Bridging the gap between developers and operators

Bridging the gap between developers and operators

Robert Ericksen explains how Kyndryl can help businesses access the benefits of a DevOps approach

Alex Smith |

Traditionally, the relationship between developers and operators has been a fractious one.

While a development team is always looking to push forward new capabilities and releases to meet the demands of the market quickly, the operations department is aiming to ensure that solutions remain stable and available. While one side wants to ensure constant change, the other wants to stay the same. 

This natural conflict is what DevOps, a combination of practices and tools accompanied by a mindset shift, is designed to resolve. By bringing together the two sides of development and operations, a DevOps team aims to avoid bottlenecks that can reduce a client’s agility and responsiveness. 

“What we’re trying to do is to streamline that relationship,” says Robert Erickson, director of managed multi-cloud platform at Kyndryl. “DevOps is a culture of collaboration and communication that is applied consistently. Teams have the right tools and the right understanding of the process from the beginning, and the key is to make sure there’s visibility and traceability through the production pipeline.” 

As Eriksen explains, this mindset can be expanded even further to encompass the ever-pressing need to ensure organisation-wide security in what is known as DevSecOps. 

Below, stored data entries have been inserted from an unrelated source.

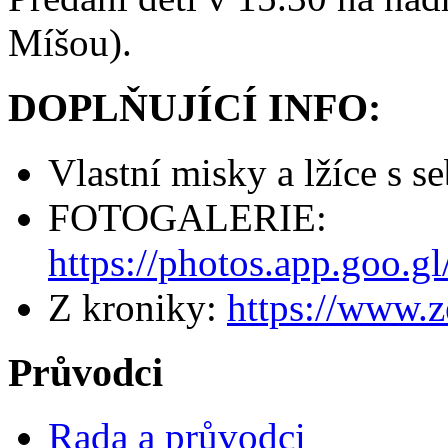
Míšou).
DOPLŇUJÍCÍ INFO:
Vlastní misky a lžíce s s
FOTOGALERIE:
https://photos.app.go
Z kroniky:
https://www.
Průvodci
Rada a průvodci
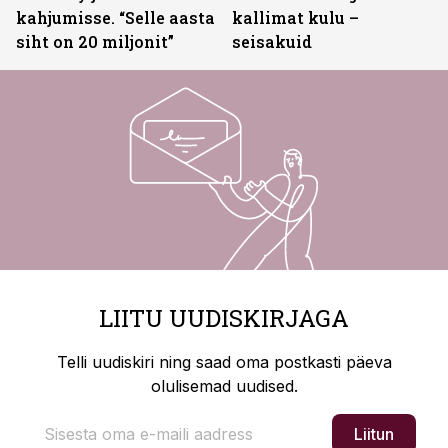
kahjumisse. “Selle aasta
kallimat kulu –
siht on 20 miljonit”
seisakuid
LIITU UUDISKIRJAGA
Telli uudiskiri ning saad oma postkasti päeva
olulisemad uudised.
Liitun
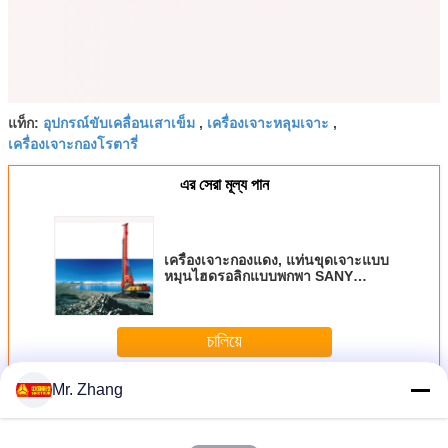
อุปกรณ์ขับเคลื่อนเสาเข็ม
เครื่องเจาะหลุมเจาะ
แท็ก:
,
,
เครื่องเจาะกองโรตารี่
এর সেরা মূল্য পান
เครื่องเจาะกองแดง, แท่นขุดเจาะแบบ
หมุนไฮดรอลิกแบบพกพา SANY
SR250 SR Series
চালিয়ে
Mr. Zhang
เครื่องเจาะรู
มากกว่า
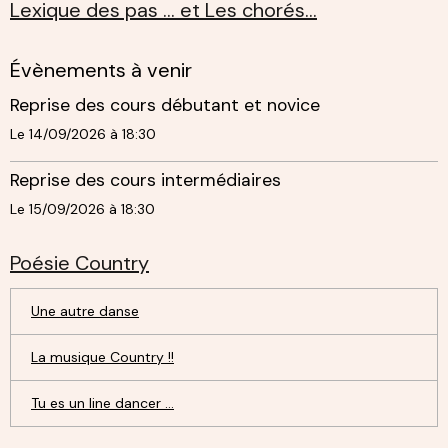
Lexique des pas ... et Les chorés...
Évènements à venir
Reprise des cours débutant et novice
Le 14/09/2026
à 18:30
Reprise des cours intermédiaires
Le 15/09/2026
à 18:30
Poésie Country
Une autre danse
La musique Country !!
Tu es un line dancer ...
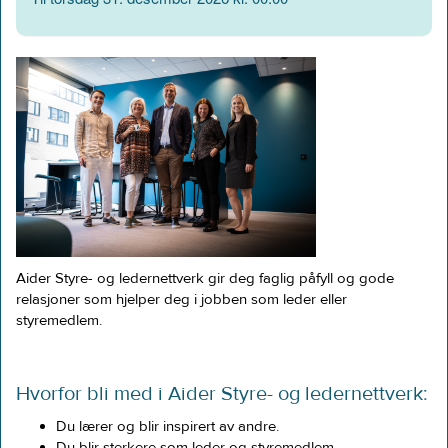
Aider Styre- og ledernettverk gir deg faglig påfyll og gode
relasjoner som hjelper deg i jobben som leder eller
styremedlem.
Hvorfor bli med i Aider Styre- og ledernettverk:​
Du lærer og blir inspirert av andre.
Du blir sterkere som leder og styremedlem.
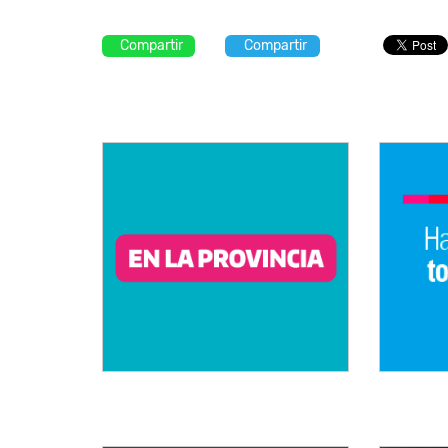
Compartir
Compartir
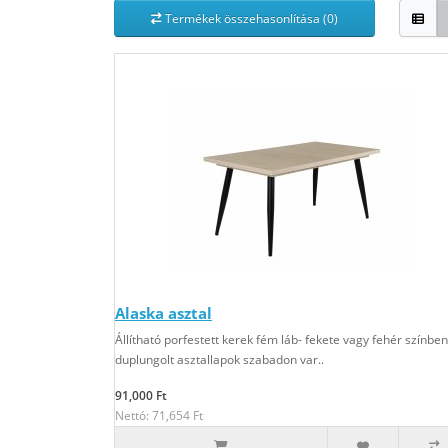
Termékek összehasonlítása (0)
Alaska asztal
Állítható porfestett kerek fém láb- fekete vagy fehér színben
duplungolt asztallapok szabadon var..
91,000 Ft
Nettó: 71,654 Ft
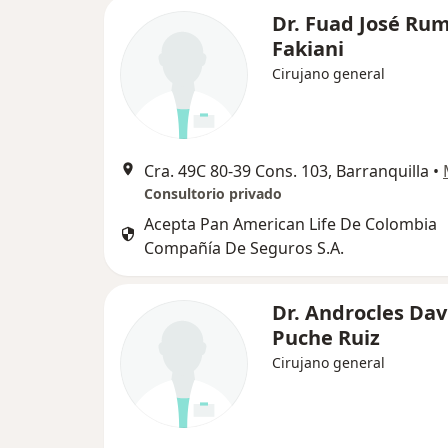
Dr. Fuad José Ru
Fakiani
Cirujano general
Cra. 49C 80-39 Cons. 103, Barranquilla
•
Consultorio privado
Acepta Pan American Life De Colombia
Compañía De Seguros S.A.
Dr. Androcles Dav
Puche Ruiz
Cirujano general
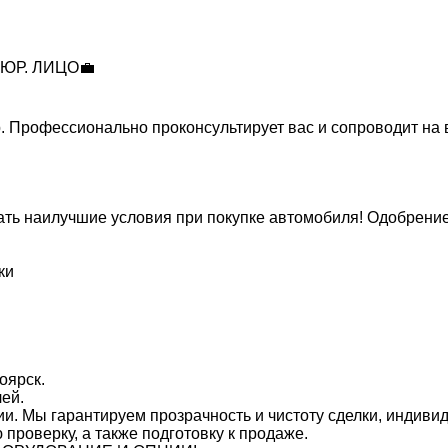
ЮР. ЛИЦО💼
 Профессионально проконсультирует вас и сопроводит на 
ать наилучшие условия при покупке автомобиля! Одобрение
ки
оярск.
ей.
и. Мы гарантируем прозрачность и чистоту сделки, индивид
проверку, а также подготовку к продаже.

“DevSecOps takes the approach one step further by adding security” says Eriksen. “It’s about a change in mindset, infusing a security perspective throughout the pipeline. When we build user stories, for example, do they conform to security measures? Have we added the right security features in our coding? Once we’ve finished a release, are there any vulnerabilities we can learn from and fix in the next cycle? There’s tooling along the way, but it’s primarily a philosophy.” 

However, while DevOps and DevSecOps processes can be implemented very effectively at the scale of a small team, managing production across a large organisation can pose very different, more complex challenges. 

“DevOps starts with small teams of very passionate people,” says Ericksen. “But as you scale up from 13 people to 600 people globally across many different regions, you start to expose some problems. For example, a team with higher priority may block another team from using a resource, without the latter ever understanding why. If there’s ever any doubt about when something’s going to be available, then my customers are all going to question if they should move on to a competitor.” 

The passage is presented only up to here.